January 15, 2018:

My mother gave me a toy cash register. It had keys to press, made a ca-ching! sound, and I think would actually total up actual sums.

I loved it. I sat in the shade beneath my little urban tree playing with it for hours.

There was a little girl who lived nearby who loved it even more. She loved it. She sat fascinated pushing buttons, watching sums pop up behind little plastic windows, making the little plastic cash drawer open. She loved it so much it was like she wanted to crawl inside it so that it enveloped her completely and the world went away. It made her so happy!

It made her much happier than it did me. I loved seeing her so happy. Seeing her happy made me happy. So I gave it to her. She was soooooo happy! Her joy over that gift made me light up inside. Giving it to her made me so much more happy than the thing itself ever had.

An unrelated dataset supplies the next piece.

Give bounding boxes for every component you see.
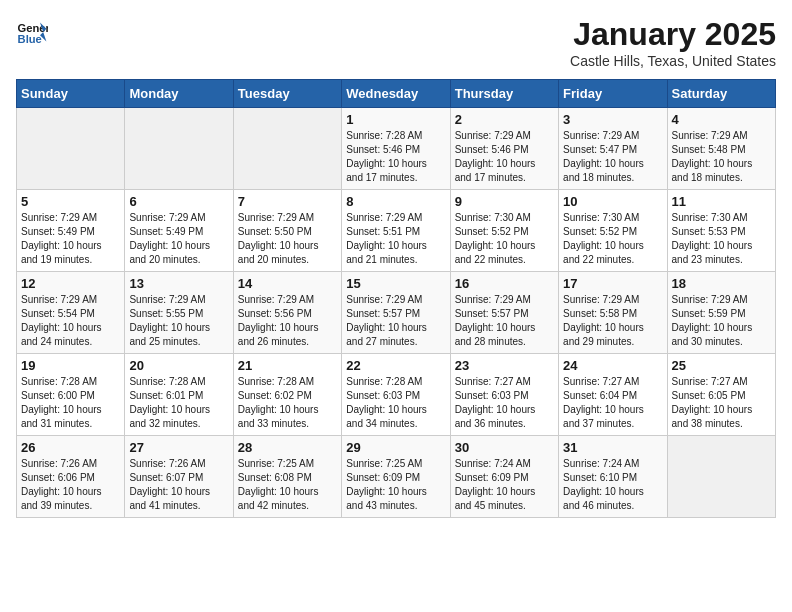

My mother was furious. You can't go giving your things away! I had to work for that! In hindsight I imagine it might have been fairly expensive for her budget of the time. It was pretty sophisticated. But really it was the principle. She'd bought it for me, not for that little girl.

That baffled me. Isn't the point of presents to make the recipient happy? It made me happier to give it away than to keep it. Isn't an object one's own property once it's given, so that now one can do with it what one chooses? Well, that's what I chose.

Her attitude made no sense to me. I'm sure she was terribly frustrated.